Dragsholm Castle is perhaps Denmark’s oldest, still existing castle, possibly dating from 1215. At the end of the 15th century, it was fortified and got the more castle-like appearance which we see today.
In November 2014, the castle was hit by a fire that started in the kitchen and spread to the restaurant. When it was extinguished, part of the castle was badly damaged by fire and water. Most surfaces were damaged by soot, and both a horizontal division over the totally burnt-out kitchen and a load-bearing truss structure in the wall adjacent to the kitchen had to be restored.

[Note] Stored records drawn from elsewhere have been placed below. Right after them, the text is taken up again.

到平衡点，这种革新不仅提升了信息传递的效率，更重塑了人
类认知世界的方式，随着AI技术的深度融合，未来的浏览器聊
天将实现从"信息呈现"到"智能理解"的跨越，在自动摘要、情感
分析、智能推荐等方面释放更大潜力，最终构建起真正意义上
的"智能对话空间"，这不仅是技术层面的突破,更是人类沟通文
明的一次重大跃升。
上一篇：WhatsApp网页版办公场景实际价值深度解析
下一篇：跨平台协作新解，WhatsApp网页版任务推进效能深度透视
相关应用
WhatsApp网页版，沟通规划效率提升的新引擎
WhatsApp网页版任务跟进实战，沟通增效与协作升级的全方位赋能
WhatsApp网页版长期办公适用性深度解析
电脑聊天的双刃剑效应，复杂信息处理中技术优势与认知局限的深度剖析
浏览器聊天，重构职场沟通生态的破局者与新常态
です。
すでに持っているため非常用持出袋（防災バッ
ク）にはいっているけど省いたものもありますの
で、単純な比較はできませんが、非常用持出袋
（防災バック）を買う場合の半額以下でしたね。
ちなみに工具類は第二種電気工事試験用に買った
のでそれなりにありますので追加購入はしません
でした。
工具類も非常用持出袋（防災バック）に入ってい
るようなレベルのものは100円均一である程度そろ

A team of advisers and craftsmen was given the task of rebuilding the burned out and damaged parts as soon as possible. The damaged building parts had to be carefully registered, and in collaboration with the Danish Agency for Culture it was ensured that the reconstruction was done professionally and correctly.

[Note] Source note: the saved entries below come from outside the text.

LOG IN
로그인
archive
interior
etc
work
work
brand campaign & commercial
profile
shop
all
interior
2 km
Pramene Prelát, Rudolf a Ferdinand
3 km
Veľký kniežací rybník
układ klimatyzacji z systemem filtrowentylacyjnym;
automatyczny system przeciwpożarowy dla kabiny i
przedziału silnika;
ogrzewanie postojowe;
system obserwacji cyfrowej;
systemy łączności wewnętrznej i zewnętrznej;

The castle owner later wrote the following about the hectic weeks:
“After the fire in November 2014, we were in a very critical situation. The kitchen and several neighboring rooms had burned out completely, and many other rooms in the castle, including the Knights’ Hall, had become unusable due to the extensive water and smoke damage.
In this situation, Jens Aaberg knew how to listen and to stay in charge. His professional approach to the task, together with an incredible team of advisers and craftsmen, strongly contributed to a very quick restoration of the building framework so that we could use our large kitchen, the beautiful Knight’s Hall and the rest of the fire-damaged rooms again.”